The prosaic tune takes on eyepopping dimensions coupled with the author’s illustrations. At the beginning it is morning, but the room is still dark. A lone bulb hanging from the ceiling illuminates the cramped room. Outside, the round sun is already up in the sky. The protagonist Jin-woo is poor and lives in a basement room, so morning there is a little different from other houses. But Jin-woo yawns just the same as other children and wants to snuggle into the blankets instead of getting up, the same as everyone else. The juxtaposition of sameness and difference continues.
Jin-woo cannot brush his teeth or wash his face by himself. His mother has to do it for him. The other children pictured on the right, however, wash and brush by themselves. Not like Jin-woo. The look of excitement on their faces at the prospect of going out is just the same, though.
The author never says why Jinwoo is different. Sharp readers may have caught on, but only at the last scene is our curiosity solved in a few lines. Jin-woo has a muscular disease that forces him to spend most of his time at home, in bed. The author uses yellow as bright as the sun to depict Jin-woo’s life.
She also says that she dedicates this book to “Someone out there battling the unthinkable, but who still knows how to smile.” At the end of the book the reader now understands how Jin-woo spends his day battling his disease. We also realize that he has the same goals as us, that his life means just as much, and that his passion for life may be even greater.
He may not be able to go to kindergarten, but his glowing face says it all as he sits in a field of sunflowers with his mother, gazing at the sun.
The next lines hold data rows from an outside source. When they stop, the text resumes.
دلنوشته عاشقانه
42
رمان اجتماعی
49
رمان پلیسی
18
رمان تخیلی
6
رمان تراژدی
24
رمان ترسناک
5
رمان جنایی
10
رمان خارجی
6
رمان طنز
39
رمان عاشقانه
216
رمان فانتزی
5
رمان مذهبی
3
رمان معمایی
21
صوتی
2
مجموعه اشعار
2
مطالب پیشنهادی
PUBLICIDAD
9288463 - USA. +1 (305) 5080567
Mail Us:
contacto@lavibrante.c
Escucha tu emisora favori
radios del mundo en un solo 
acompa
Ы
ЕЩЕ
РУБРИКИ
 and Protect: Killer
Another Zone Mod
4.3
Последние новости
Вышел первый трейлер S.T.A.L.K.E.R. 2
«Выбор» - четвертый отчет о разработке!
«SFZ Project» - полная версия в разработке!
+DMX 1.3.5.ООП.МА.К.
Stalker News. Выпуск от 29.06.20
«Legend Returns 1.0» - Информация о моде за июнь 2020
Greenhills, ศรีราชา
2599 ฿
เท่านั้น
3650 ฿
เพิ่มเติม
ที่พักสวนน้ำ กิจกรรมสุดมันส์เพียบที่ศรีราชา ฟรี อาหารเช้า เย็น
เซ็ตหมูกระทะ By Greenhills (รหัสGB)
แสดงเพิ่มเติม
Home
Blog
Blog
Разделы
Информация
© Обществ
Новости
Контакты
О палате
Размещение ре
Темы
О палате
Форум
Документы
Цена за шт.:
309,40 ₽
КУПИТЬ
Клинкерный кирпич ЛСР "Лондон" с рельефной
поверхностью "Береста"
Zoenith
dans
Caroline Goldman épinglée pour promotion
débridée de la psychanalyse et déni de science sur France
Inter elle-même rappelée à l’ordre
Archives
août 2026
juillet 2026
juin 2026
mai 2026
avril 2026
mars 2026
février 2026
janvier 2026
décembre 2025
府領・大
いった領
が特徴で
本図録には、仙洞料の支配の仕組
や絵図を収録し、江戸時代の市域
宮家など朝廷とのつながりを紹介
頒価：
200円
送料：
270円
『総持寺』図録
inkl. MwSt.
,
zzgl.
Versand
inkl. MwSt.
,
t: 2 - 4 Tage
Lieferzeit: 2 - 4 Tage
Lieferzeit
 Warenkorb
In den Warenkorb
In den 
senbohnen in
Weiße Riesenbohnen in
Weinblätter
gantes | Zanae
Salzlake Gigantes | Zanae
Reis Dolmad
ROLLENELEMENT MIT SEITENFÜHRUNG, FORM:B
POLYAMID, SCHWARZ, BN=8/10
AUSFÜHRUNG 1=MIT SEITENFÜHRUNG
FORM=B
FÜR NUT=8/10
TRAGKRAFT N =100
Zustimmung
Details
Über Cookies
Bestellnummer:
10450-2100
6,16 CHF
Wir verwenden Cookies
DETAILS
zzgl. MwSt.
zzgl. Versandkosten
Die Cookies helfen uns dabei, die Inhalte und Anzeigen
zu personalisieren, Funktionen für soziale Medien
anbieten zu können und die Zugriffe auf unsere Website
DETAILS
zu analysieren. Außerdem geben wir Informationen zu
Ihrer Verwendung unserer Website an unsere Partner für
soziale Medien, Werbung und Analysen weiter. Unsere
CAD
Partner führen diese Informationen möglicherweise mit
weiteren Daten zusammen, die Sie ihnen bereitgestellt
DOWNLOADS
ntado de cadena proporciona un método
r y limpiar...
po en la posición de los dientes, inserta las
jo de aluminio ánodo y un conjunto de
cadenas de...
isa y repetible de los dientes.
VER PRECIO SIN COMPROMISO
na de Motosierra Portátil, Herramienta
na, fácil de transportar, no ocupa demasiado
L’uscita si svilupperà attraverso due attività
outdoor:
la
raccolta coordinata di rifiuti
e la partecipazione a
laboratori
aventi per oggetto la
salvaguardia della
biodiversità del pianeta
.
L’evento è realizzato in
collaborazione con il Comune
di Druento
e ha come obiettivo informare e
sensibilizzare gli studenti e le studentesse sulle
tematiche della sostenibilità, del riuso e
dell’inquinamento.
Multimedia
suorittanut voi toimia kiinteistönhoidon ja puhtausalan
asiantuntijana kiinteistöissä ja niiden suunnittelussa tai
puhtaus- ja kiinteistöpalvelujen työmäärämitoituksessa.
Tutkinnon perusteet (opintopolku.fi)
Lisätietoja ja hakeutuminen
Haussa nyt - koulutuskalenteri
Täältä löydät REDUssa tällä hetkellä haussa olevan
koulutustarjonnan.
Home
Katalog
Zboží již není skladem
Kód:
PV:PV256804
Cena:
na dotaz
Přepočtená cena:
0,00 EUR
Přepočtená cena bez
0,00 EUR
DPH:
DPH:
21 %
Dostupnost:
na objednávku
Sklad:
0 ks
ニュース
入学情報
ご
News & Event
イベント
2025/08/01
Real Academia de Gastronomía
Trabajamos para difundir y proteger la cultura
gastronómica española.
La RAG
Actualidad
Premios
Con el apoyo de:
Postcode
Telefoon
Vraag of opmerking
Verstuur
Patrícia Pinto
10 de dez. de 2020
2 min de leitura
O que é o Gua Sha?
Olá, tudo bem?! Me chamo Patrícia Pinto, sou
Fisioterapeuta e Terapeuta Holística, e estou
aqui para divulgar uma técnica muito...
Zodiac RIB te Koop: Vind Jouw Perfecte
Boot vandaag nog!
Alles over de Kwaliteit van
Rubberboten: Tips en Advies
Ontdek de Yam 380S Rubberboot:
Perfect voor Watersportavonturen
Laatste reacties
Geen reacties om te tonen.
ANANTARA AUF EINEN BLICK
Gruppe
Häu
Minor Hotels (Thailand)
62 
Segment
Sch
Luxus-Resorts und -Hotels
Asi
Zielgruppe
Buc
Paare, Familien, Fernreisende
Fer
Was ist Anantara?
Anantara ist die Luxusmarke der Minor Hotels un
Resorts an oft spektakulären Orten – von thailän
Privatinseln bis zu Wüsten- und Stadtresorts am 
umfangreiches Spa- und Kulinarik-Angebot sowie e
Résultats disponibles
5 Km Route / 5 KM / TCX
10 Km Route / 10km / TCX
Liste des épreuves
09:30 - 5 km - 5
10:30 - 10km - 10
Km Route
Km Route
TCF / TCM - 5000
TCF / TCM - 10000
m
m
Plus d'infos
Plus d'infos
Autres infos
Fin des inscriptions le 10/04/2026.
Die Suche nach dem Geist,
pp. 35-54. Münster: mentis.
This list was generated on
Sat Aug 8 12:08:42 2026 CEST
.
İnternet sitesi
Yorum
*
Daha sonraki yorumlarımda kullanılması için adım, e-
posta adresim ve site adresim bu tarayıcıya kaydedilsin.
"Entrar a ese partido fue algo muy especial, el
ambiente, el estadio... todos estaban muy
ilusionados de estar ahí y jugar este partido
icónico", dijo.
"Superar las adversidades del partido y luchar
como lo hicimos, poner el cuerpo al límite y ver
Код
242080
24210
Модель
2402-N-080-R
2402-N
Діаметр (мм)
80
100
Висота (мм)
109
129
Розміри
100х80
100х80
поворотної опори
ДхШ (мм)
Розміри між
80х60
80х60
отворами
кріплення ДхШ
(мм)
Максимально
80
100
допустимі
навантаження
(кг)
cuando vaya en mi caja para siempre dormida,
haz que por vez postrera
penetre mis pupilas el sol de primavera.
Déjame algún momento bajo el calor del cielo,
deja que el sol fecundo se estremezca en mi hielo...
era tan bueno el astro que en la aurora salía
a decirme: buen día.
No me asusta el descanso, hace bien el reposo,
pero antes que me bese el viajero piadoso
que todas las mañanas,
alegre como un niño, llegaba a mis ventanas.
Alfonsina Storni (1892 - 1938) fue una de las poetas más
This is the Grand Prize winner of the 9th Seoul Children’s Illustration Competition, an annual competition that has run from 1999 to 2009. The author captivated the discerning eyes of a panel that awarded only three Grand Prizes in 10 years. Looking at the pictures of Jin-woo, you cannot help but smile with him. You feel like you are holding his hand; the pictures are that alive. The book’s daringly juxtaposes paradoxical illustrations and text, and its wholesome depiction of character, show that this is one newcomer to watch out for.